Anissa Hammadi 02 Mars 2015 17:14

Donation-partage, démembrement de propriété. Comment transmettre son patrimoine à ses enfants ? Réponses de Me Barbara Thomas-David, notaire à Paris.

Transmission du patrimoine : ne jamais faire passer l'intérêt fiscal avant celui du donateurMe Barbara Thomas-David, notaire à Paris.

Bourse des Crédits : Est-il plus malin de «liquider» son patrimoine de son vivant pour éviter au maximum les droits de succession ?

Barbara Thomas-David : Tout d'abord, il est important d'aller voir son notaire pour commencer à transmettre son patrimoine. C'est une gestion qui commence töt. Ensuite, il n'y a pas de règles concernant la donation. Tout dépend de la consistance de sa famille et de son patrimoine.

Il vaut mieux se poser la question le plus töt possible dans le cas d'une famille recomposée, d'un remariage ou lorsque le patrimoine est important. À l'inverse, faire une donation de son vivant est inopportun lorsqu'on dispose d'un seul bien, sa résidence principale, d'une valeur de 300.000 euros. Parfois, il est urgent de ne rien faire ! Dans tous les cas, il ne faut jamais faire passer l'éventuel intérêt fiscal avant l'intérêt du donateur.

Quelle est la différence entre une donation-partage et une donation classique ?

Avec une donation-partage, la valeur des dons reste figée au moment de l'acte. Si l'on donne une somme de 100.000 euros à son fils, et un petit appartement d'une valeur de 100.000 euros à sa fille, ils garderont toujours la même valeur, même au moment du décès du donateur, 20 ans après.

Dans une donation classique, ce n'est pas du tout le même schéma. Elle oblige à un rééquilibrage des comptes le jour du décès. Reprenons le même exemple et imaginons que jour-là, 20 ans plus tard, le fils ait dépensé les 100.000 euros et que l'appartement ait pris de la valeur et soit estimé à 400.000 euros.

Dans ce cas, il faut additionner la valeur des deux dons, c'est-à-dire 100.000 + 400.000. Les 500.000 euros devront être partagés à part égale entre les deux héritiers, et chacun recevra donc 250.000 euros. C'est pourquoi nous conseillons vivement la donation-partage, afin d'éviter les litiges.

Quel autre type de donation conseillez-vous ?

La donation de nue-propriété avec réserve d'usufruit est l'opération la plus courante. C'est aussi la plus intéressante. Elle cristallise tous les avantages fiscaux et familiaux.

En qualité d'usufruitier, le donateur peut toujours jouir de sa résidence secondaire, par exemple, et conserver la mainmise sur le bien, tout en donnant la nue-propriété à ses enfants.

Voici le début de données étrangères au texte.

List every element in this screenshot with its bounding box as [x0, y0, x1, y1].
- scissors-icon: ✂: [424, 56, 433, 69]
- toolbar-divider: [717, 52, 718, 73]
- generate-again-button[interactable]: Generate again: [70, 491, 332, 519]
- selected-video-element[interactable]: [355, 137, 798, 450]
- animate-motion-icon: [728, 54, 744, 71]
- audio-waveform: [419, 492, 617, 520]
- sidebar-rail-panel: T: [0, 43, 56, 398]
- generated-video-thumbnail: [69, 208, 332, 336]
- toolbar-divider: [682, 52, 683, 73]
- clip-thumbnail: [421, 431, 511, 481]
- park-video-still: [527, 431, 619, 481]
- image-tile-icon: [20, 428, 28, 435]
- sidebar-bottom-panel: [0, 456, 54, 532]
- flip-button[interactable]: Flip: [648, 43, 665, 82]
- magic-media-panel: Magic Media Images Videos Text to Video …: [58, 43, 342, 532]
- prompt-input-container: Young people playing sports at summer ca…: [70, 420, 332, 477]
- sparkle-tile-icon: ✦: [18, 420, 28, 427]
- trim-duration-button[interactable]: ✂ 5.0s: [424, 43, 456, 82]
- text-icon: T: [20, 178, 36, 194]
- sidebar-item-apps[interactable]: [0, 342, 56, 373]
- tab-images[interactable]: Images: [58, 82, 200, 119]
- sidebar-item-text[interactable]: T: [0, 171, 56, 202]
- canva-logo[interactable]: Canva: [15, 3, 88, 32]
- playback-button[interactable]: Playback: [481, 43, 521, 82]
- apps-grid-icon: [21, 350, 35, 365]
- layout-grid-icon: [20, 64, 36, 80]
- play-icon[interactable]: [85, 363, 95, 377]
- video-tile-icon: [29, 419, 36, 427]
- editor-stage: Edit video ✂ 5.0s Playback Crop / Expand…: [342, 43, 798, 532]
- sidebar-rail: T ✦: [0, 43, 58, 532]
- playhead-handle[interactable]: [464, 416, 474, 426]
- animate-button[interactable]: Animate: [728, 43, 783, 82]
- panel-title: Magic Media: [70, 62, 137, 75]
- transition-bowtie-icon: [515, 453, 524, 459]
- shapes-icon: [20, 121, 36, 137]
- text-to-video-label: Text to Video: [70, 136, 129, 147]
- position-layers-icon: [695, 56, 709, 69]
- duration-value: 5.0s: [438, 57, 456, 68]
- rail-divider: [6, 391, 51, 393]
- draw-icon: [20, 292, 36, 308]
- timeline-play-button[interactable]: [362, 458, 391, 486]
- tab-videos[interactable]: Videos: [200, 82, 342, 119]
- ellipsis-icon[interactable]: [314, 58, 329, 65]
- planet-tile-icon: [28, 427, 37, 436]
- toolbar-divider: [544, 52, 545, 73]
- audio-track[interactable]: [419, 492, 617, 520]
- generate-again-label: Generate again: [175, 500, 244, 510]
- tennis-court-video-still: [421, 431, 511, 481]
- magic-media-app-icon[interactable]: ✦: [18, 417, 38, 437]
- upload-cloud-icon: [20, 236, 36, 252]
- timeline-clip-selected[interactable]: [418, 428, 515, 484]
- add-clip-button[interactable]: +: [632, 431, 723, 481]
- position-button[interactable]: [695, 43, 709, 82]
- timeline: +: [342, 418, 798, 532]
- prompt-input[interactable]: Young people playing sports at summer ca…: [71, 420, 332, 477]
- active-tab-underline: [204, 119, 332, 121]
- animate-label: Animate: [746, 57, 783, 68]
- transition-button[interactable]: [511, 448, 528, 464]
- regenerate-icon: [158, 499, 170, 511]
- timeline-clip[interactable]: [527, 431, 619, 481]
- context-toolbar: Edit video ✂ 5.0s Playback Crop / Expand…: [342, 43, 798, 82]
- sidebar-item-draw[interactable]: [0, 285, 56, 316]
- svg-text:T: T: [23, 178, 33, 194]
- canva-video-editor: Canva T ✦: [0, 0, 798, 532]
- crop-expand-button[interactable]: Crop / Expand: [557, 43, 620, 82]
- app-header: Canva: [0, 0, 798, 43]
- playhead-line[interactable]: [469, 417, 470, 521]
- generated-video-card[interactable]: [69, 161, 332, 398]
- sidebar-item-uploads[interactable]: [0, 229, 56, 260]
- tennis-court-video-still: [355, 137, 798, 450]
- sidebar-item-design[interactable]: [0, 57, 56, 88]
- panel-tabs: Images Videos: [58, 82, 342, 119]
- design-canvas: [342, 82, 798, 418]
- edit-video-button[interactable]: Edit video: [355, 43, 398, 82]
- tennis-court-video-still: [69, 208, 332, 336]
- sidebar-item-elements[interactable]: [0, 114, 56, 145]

Plus le donateur est jeune, plus la valeur de son usufruit est importante.

Prenons un cas concret : si vous avez entre 50 et 60 ans, l'usufruit vaut 50 %. Résultat, l'assiette taxable est réduite de moitié. Un bien d'une valeur de 600 000 euros sera taxé sur la base de 300 000 euros. Les enfants ne paient pas les droits de succession et deviennent automatiquement plein propriétaires du bien. En définitive, c'est une économie fiscale de 50 %.

Il existe aussi deux autres moyens de transmettre à ses enfants : l'assurance-vie et la SCI. Quels sont les avantages et les inconvénients ?

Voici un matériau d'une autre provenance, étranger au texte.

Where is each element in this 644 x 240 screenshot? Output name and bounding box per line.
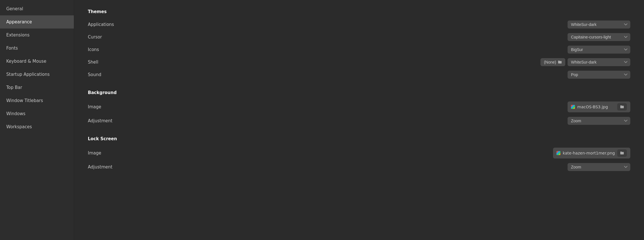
sidebar-item-window-titlebars[interactable]: Window Titlebars (0, 94, 74, 107)
sidebar-item-appearance[interactable]: Appearance (0, 15, 74, 29)
setting-row-icons: IconsBigSurAdwaitaHicolor (88, 43, 630, 56)
sidebar-item-fonts[interactable]: Fonts (0, 42, 74, 55)
setting-row-sound: SoundPopYarufreedesktop (88, 68, 630, 81)
setting-control-shell: (None)WhiteSur-darkAdwaitaAdwaita-dark (540, 58, 630, 66)
dropdown-sound[interactable]: PopYarufreedesktop (568, 71, 630, 79)
sidebar-item-extensions[interactable]: Extensions (0, 29, 74, 42)
image-icon (556, 151, 560, 155)
sidebar-item-general[interactable]: General (0, 2, 74, 15)
sidebar-item-keyboard-mouse[interactable]: Keyboard & Mouse (0, 55, 74, 68)
dropdown-bg-adjustment[interactable]: ZoomCenteredScaledStretchedSpanned (568, 117, 630, 125)
setting-control-bg-image: macOS-BS3.jpg (568, 101, 630, 112)
setting-label-bg-image: Image (88, 104, 122, 109)
setting-label-applications: Applications (88, 22, 122, 27)
dropdown-shell[interactable]: WhiteSur-darkAdwaitaAdwaita-dark (568, 58, 630, 66)
dropdown-icons[interactable]: BigSurAdwaitaHicolor (568, 46, 630, 54)
setting-label-ls-adjustment: Adjustment (88, 164, 122, 170)
setting-row-bg-adjustment: AdjustmentZoomCenteredScaledStretchedSpa… (88, 115, 630, 127)
image-icon (571, 105, 575, 109)
setting-control-applications: WhiteSur-darkAdwaitaAdwaita-dark (568, 21, 630, 29)
setting-label-icons: Icons (88, 47, 122, 52)
setting-label-bg-adjustment: Adjustment (88, 118, 122, 123)
file-picker-filename-ls-image: kate-hazen-mort1mer.png (563, 151, 615, 155)
setting-control-bg-adjustment: ZoomCenteredScaledStretchedSpanned (568, 117, 630, 125)
section-background: BackgroundImagemacOS-BS3.jpgAdjustmentZo… (88, 90, 630, 127)
dropdown-cursor[interactable]: Capitaine-cursors-lightAdwaitaDMZ-White (568, 33, 630, 41)
setting-label-sound: Sound (88, 72, 122, 77)
dropdown-applications[interactable]: WhiteSur-darkAdwaitaAdwaita-dark (568, 21, 630, 29)
file-picker-filename-bg-image: macOS-BS3.jpg (577, 105, 615, 109)
setting-row-shell: Shell(None)WhiteSur-darkAdwaitaAdwaita-d… (88, 56, 630, 68)
setting-control-cursor: Capitaine-cursors-lightAdwaitaDMZ-White (568, 33, 630, 41)
setting-label-shell: Shell (88, 60, 122, 65)
section-themes: ThemesApplicationsWhiteSur-darkAdwaitaAd… (88, 9, 630, 81)
setting-row-ls-image: Imagekate-hazen-mort1mer.png (88, 145, 630, 161)
sidebar-item-windows[interactable]: Windows (0, 107, 74, 120)
main-content: ThemesApplicationsWhiteSur-darkAdwaitaAd… (74, 0, 644, 240)
file-picker-ls-image[interactable]: kate-hazen-mort1mer.png (553, 148, 630, 158)
section-title-lock_screen: Lock Screen (88, 136, 630, 141)
folder-icon (558, 60, 562, 64)
file-picker-bg-image[interactable]: macOS-BS3.jpg (568, 101, 630, 112)
setting-control-icons: BigSurAdwaitaHicolor (568, 46, 630, 54)
setting-control-sound: PopYarufreedesktop (568, 71, 630, 79)
folder-button-ls-image[interactable] (617, 149, 627, 157)
setting-label-ls-image: Image (88, 150, 122, 156)
folder-icon (620, 105, 624, 109)
sidebar: GeneralAppearanceExtensionsFontsKeyboard… (0, 0, 74, 240)
setting-row-bg-image: ImagemacOS-BS3.jpg (88, 99, 630, 115)
dropdown-ls-adjustment[interactable]: ZoomCenteredScaledStretchedSpanned (568, 163, 630, 171)
section-title-background: Background (88, 90, 630, 95)
setting-row-ls-adjustment: AdjustmentZoomCenteredScaledStretchedSpa… (88, 161, 630, 173)
setting-row-cursor: CursorCapitaine-cursors-lightAdwaitaDMZ-… (88, 31, 630, 43)
setting-row-applications: ApplicationsWhiteSur-darkAdwaitaAdwaita-… (88, 18, 630, 31)
none-label-shell: (None) (544, 60, 556, 64)
none-button-shell[interactable]: (None) (540, 58, 565, 66)
folder-button-bg-image[interactable] (617, 103, 627, 111)
sidebar-item-workspaces[interactable]: Workspaces (0, 120, 74, 133)
sidebar-item-startup-applications[interactable]: Startup Applications (0, 68, 74, 81)
section-title-themes: Themes (88, 9, 630, 14)
sidebar-item-top-bar[interactable]: Top Bar (0, 81, 74, 94)
setting-label-cursor: Cursor (88, 34, 122, 40)
folder-icon (620, 151, 624, 155)
section-lock_screen: Lock ScreenImagekate-hazen-mort1mer.pngA… (88, 136, 630, 173)
setting-control-ls-adjustment: ZoomCenteredScaledStretchedSpanned (568, 163, 630, 171)
setting-control-ls-image: kate-hazen-mort1mer.png (553, 148, 630, 158)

L'assurance-vie n'est pas une donation au sens propre du terme. Mais ça reste une manière de transmettre très intéressante, aussi bien d'un point de vue fiscal que civil. Fiscal, parce que la somme étant délivrée hors succession, on peut détourner le principe des quotes-parts. Civil, car la clause bénéficiaire peut-être destinée à l'un des enfants ou à un autre proche, si le donateur a une préférence.

En revanche, la décision peut être annulée pour « prime exagérée » si les autres héritiers, se sentant lésés, estiment que l'assurance-vie est disproportionnée par rapport au patrimoine du donateur.

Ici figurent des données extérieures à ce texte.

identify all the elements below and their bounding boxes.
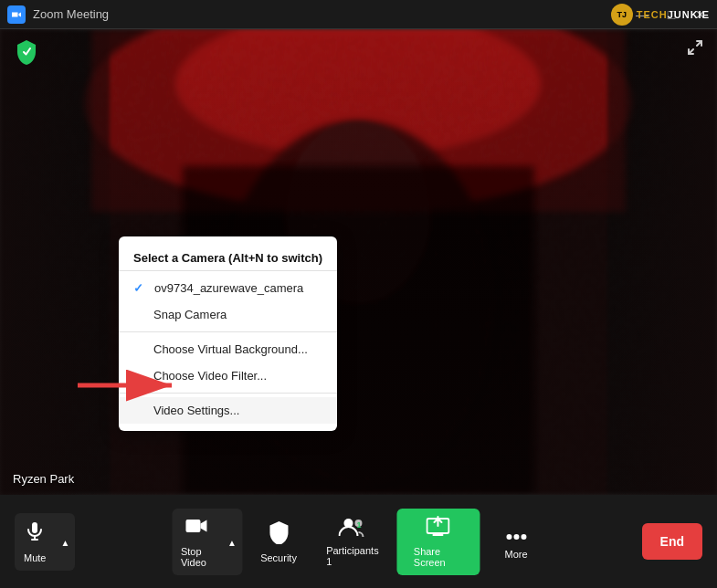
video-area: Ryzen Park Select a Camera (Alt+N to swi… — [0, 29, 717, 495]
svg-point-26 — [513, 534, 519, 540]
mute-arrow-button[interactable]: ▲ — [55, 529, 75, 555]
menu-item-camera1[interactable]: ov9734_azurewave_camera — [119, 275, 337, 301]
svg-text:1: 1 — [357, 520, 362, 530]
share-screen-label: Share Screen — [414, 546, 463, 568]
menu-item-virtual-bg[interactable]: Choose Virtual Background... — [119, 336, 337, 362]
stop-video-label: Stop Video — [181, 546, 213, 568]
svg-rect-15 — [32, 522, 37, 533]
more-label: More — [505, 549, 528, 560]
svg-point-25 — [506, 534, 511, 540]
watermark-logo: TJ — [611, 4, 633, 26]
toolbar: Mute ▲ Stop Video ▲ — [0, 495, 717, 588]
red-arrow-indicator — [73, 367, 183, 404]
share-screen-button[interactable]: Share Screen — [397, 509, 480, 575]
zoom-logo — [7, 5, 26, 24]
watermark: TJ TECHJUNKIE — [611, 4, 710, 26]
title-bar: Zoom Meeting — □ ✕ — [0, 0, 717, 29]
window-title: Zoom Meeting — [33, 7, 109, 21]
mute-button[interactable]: Mute — [15, 513, 55, 571]
participants-icon: 1 — [339, 517, 366, 541]
toolbar-left: Mute ▲ — [15, 513, 75, 571]
end-button[interactable]: End — [642, 523, 702, 560]
video-camera-icon — [185, 516, 209, 541]
participant-name: Ryzen Park — [13, 472, 74, 486]
security-shield-icon — [13, 38, 40, 66]
share-screen-icon — [427, 516, 450, 541]
watermark-text: TECHJUNKIE — [637, 9, 710, 20]
security-label: Security — [260, 552, 297, 563]
more-button[interactable]: More — [487, 517, 545, 567]
stop-video-button-group: Stop Video ▲ — [172, 509, 242, 575]
toolbar-center: Stop Video ▲ Security 1 — [172, 509, 545, 575]
svg-point-27 — [521, 534, 526, 540]
security-icon — [268, 520, 290, 548]
video-overlay — [0, 29, 717, 495]
microphone-icon — [24, 520, 46, 548]
toolbar-right: End — [642, 523, 702, 560]
participants-button[interactable]: 1 Participants 1 — [315, 509, 390, 574]
stop-video-button[interactable]: Stop Video — [172, 509, 222, 575]
menu-divider-1 — [119, 331, 337, 332]
more-icon — [505, 524, 527, 544]
participants-label: Participants 1 — [326, 545, 378, 567]
expand-button[interactable] — [686, 38, 704, 61]
mute-label: Mute — [24, 552, 46, 563]
menu-header: Select a Camera (Alt+N to switch) — [119, 244, 337, 271]
security-button[interactable]: Security — [249, 513, 308, 571]
menu-item-snap-camera[interactable]: Snap Camera — [119, 301, 337, 328]
mute-button-group: Mute ▲ — [15, 513, 75, 571]
video-arrow-button[interactable]: ▲ — [222, 529, 242, 555]
svg-rect-18 — [186, 520, 201, 532]
title-bar-left: Zoom Meeting — [7, 5, 109, 24]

Dans le cas d'une SCI (société civile immobilière), c'est bien de vouloir transmettre mais il faut tout de même être prudent. Passer de la propriété de ses biens à des parts dans une SCI est une décision irrémédiable. Il vaut mieux que l'un des parents se porte gérant, afin d'avoir tous les pouvoirs et d'éviter les conflits internes.

Si l'on veut vendre son bien, il faut l'accord des enfants et ces derniers peuvent s'y opposer. Cela dépend donc des familles, ce n'est pas forcément adapté à tout le monde. Par ailleurs, contrairement à ce que certains pensent, les membres d'une SCI doivent aussi s'acquitter de droits de succession.